We are very sad to report that William Elmhirst passed away on 29 February, while travelling overseas.
William, known as Bill, was the youngest of the two children that Leonard and Dorothy Elmhirst had together, and was born on 26 February 1929.
The Trust’s flag was flown at half-mast from 2.30pm on Wednesday 16 March for a week as a mark of respect.
Obituary: William Elmhirst
Reproduced with kind permission of The Times
William (“Bill”) Elmhirst, a sensitive and spiritual millionaire, was the last surviving child of Dorothy and Leonard Elmhirst — the founders of the utopian community at Dartington in Devon, which was a magnet for composers, poets, dancers, playwrights and artists.
Influenced by the ideals of his mother, Dorothy, he became the patron of the dancer Rudolf Laban, who fled Nazi Germany to settle with the Elmhirsts. William paid for and studied at Laban’s original school in Weybridge, the precursor of the Trinity Laban Conservatoire for Music and Dance in south London. His life changed direction, however, the day he attended a séance involving a ouija board.

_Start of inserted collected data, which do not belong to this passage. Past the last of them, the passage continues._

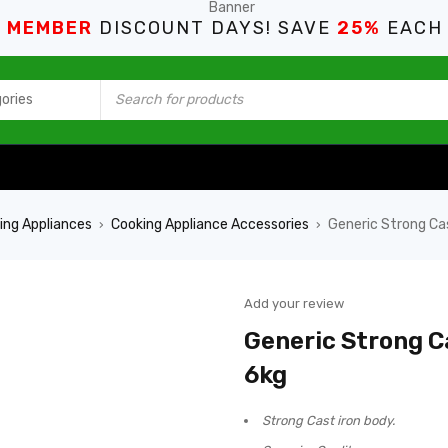
S MEMBER
DISCOUNT DAYS! SAVE
25%
EACH
ing Appliances
Cooking Appliance Accessories
Generic Strong Ca
›
›
Add your review
Generic Strong C
6kg
Strong Cast iron body.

Seeking enlightenment, Elmhirst wrote to Air Chief Marshal Sir Hugh Dowding, the victor of the Battle of Britain and a well-known spiritualist. At Dowding’s recommendation, he joined the Society of the Inner Light, moved to London and became the society’s secretary, until he sensed a spirit guide urging his return to Dartington.
There, he attended a retreat on spiritual healing and met Vera Strachan, a reputed seer. Elmhirst became her ardent follower and, after a short-lived first marriage to the musician Heather Williams, married Strachan. Together they began a movement, Solar Quest, which focused on restoring, with divine guidance, the balance of the Earth. An attempt to run Solar Quest from Dartington, however, was blocked by all the trustees including Elmhirst’s father, Leonard. Aggrieved, he left, telling the Daily Express: “My relations with my family are ruined. I am deeply hurt.”

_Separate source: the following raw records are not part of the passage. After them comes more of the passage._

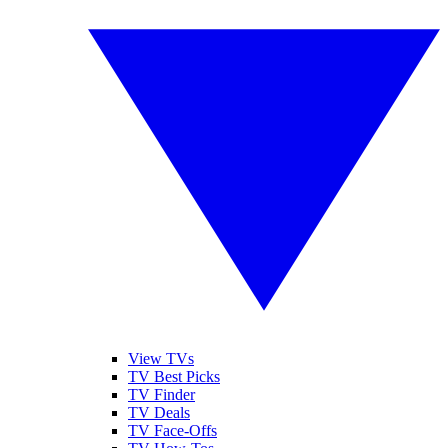
View TVs
TV Best Picks
TV Finder
TV Deals
TV Face-Offs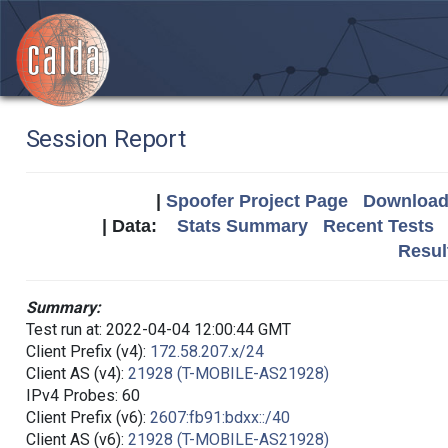
Session Report
|
Spoofer Project Page
Download 
| Data:
Stats Summary
Recent Tests
Resul
Summary:
Test run at: 2022-04-04 12:00:44 GMT
Client Prefix (v4):
172.58.207.x/24
Client AS (v4):
21928 (T-MOBILE-AS21928)
IPv4 Probes: 60
Client Prefix (v6):
2607:fb91:bdxx::/40
Client AS (v6):
21928 (T-MOBILE-AS21928)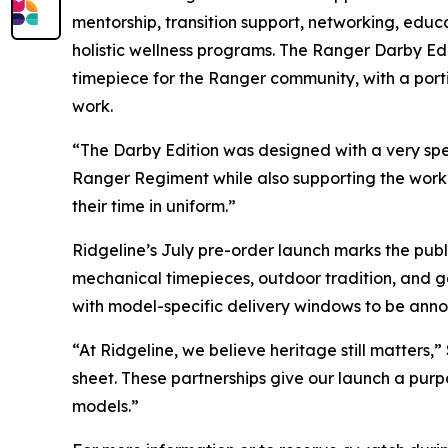
mentorship, transition support, networking, educa
holistic wellness programs. The Ranger Darby Ed
timepiece for the Ranger community, with a porti
work.
“The Darby Edition was designed with a very spec
Ranger Regiment while also supporting the work 
their time in uniform.”
Ridgeline’s July pre-order launch marks the pub
mechanical timepieces, outdoor tradition, and gea
with model-specific delivery windows to be ann
“At Ridgeline, we believe heritage still matters
sheet. These partnerships give our launch a purp
models.”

After a period spent in America he moved to Apple Court, a house in Porlock, Devon. Strachan died in 1992 and, three years later, Elmhirst married Heather Hopkins, an occupational therapist who now runs a retreat centre.
Born in London in 1929, William Elmhirst attended the co-educational boarding school at Dartington, which offered “no corporal punishment, indeed no punishment at all”. Shy, he took solace in nature, becoming an avid birdwatcher. He was conscripted towards the war’s end as a miner at Betteshanger Colliery in Kent. He later trained as an actor and performed with a young Alan Ayckbourn.

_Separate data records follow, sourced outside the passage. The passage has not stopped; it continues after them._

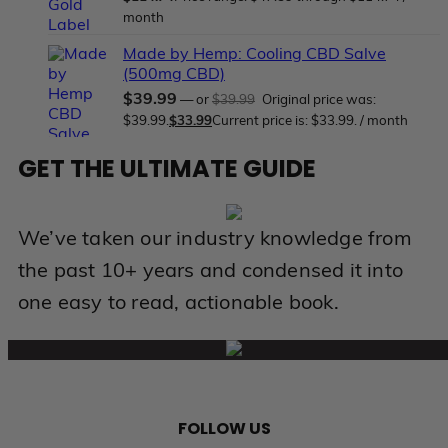
month
Made by Hemp: Cooling CBD Salve
(500mg CBD)
$
39.99
—
or
$
39.99
Original price was:
$39.99.
$
33.99
Current price is: $33.99.
/ month
GET THE ULTIMATE GUIDE
We’ve taken our industry knowledge from
the past 10+ years and condensed it into
one easy to read, actionable book.
FOLLOW US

If the rift with his father never healed, the breach with The Dartington Hall Trust enjoyed periods of reconciliation. Elmhirst helped to fund a residency for the musician Ravi Shankar and also a production by Dartington International Summer School of Britten’s The Rape of Lucretia. Bearded and invariably clad in a long Indian-style shirt, Elmhirst, a kind man with a humming, slightly wistful voice, never relinquished his ideals and strong principles. Even to friends, he was somewhat inscrutable. His fortune was thought to total about £60 million.
William Elmhirst, philanthropist, was born on February 26, 1929. He died of a heart attack on February 29, 2016, aged 87.